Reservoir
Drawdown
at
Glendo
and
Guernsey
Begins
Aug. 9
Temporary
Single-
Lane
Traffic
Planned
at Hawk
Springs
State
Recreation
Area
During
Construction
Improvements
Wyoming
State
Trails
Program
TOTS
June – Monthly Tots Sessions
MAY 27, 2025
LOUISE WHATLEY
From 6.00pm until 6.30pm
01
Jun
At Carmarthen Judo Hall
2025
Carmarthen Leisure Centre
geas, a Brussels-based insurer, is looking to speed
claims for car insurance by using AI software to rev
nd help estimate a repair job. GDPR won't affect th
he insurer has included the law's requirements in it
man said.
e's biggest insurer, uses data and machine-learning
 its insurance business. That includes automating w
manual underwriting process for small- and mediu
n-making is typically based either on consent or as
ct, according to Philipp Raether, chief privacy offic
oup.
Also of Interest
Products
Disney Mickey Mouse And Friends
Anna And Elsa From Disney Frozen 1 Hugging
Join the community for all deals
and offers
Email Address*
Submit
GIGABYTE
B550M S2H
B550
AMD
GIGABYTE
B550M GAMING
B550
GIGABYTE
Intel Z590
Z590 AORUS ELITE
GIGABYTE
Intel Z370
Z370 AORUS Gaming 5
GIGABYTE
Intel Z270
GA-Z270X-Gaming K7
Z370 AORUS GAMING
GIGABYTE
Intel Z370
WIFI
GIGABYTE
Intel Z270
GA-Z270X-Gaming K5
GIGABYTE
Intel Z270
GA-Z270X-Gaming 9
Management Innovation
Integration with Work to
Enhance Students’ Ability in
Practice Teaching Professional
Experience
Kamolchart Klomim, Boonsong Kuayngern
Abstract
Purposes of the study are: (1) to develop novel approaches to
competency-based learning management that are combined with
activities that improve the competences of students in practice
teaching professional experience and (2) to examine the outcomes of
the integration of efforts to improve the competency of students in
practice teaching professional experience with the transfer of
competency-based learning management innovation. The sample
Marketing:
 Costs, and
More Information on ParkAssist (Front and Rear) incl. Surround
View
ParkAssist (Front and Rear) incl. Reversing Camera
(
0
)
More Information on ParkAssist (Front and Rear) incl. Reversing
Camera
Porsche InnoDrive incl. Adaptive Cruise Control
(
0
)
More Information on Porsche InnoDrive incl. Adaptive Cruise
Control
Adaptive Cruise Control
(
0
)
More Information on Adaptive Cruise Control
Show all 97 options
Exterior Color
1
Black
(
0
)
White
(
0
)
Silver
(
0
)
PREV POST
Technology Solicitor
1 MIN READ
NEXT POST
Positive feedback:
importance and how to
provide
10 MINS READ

### EXERCISE BRIEF
In full and without change, transcribe the data above.

### OUTPUT FOR THIS EXERCISE
Reservoir
Drawdown
at
Glendo
and
Guernsey
Begins
Aug. 9
Temporary
Single-
Lane
Traffic
Planned
at Hawk
Springs
State
Recreation
Area
During
Construction
Improvements
Wyoming
State
Trails
Program
TOTS
June – Monthly Tots Sessions
MAY 27, 2025
LOUISE WHATLEY
From 6.00pm until 6.30pm
01
Jun
At Carmarthen Judo Hall
2025
Carmarthen Leisure Centre
geas, a Brussels-based insurer, is looking to speed
claims for car insurance by using AI software to rev
nd help estimate a repair job. GDPR won't affect th
he insurer has included the law's requirements in it
man said.
e's biggest insurer, uses data and machine-learning
 its insurance business. That includes automating w
manual underwriting process for small- and mediu
n-making is typically based either on consent or as
ct, according to Philipp Raether, chief privacy offic
oup.
Also of Interest
Products
Disney Mickey Mouse And Friends
Anna And Elsa From Disney Frozen 1 Hugging
Join the community for all deals
and offers
Email Address*
Submit
GIGABYTE
B550M S2H
B550
AMD
GIGABYTE
B550M GAMING
B550
GIGABYTE
Intel Z590
Z590 AORUS ELITE
GIGABYTE
Intel Z370
Z370 AORUS Gaming 5
GIGABYTE
Intel Z270
GA-Z270X-Gaming K7
Z370 AORUS GAMING
GIGABYTE
Intel Z370
WIFI
GIGABYTE
Intel Z270
GA-Z270X-Gaming K5
GIGABYTE
Intel Z270
GA-Z270X-Gaming 9
Management Innovation
Integration with Work to
Enhance Students’ Ability in
Practice Teaching Professional
Experience
Kamolchart Klomim, Boonsong Kuayngern
Abstract
Purposes of the study are: (1) to develop novel approaches to
competency-based learning management that are combined with
activities that improve the competences of students in practice
teaching professional experience and (2) to examine the outcomes of
the integration of efforts to improve the competency of students in
practice teaching professional experience with the transfer of
competency-based learning management innovation. The sample
Marketing:
 Costs, and
More Information on ParkAssist (Front and Rear) incl. Surround
View
ParkAssist (Front and Rear) incl. Reversing Camera
(
0
)
More Information on ParkAssist (Front and Rear) incl. Reversing
Camera
Porsche InnoDrive incl. Adaptive Cruise Control
(
0
)
More Information on Porsche InnoDrive incl. Adaptive Cruise
Control
Adaptive Cruise Control
(
0
)
More Information on Adaptive Cruise Control
Show all 97 options
Exterior Color
1
Black
(
0
)
White
(
0
)
Silver
(
0
)
PREV POST
Technology Solicitor
1 MIN READ
NEXT POST
Positive feedback:
importance and how to
provide
10 MINS READ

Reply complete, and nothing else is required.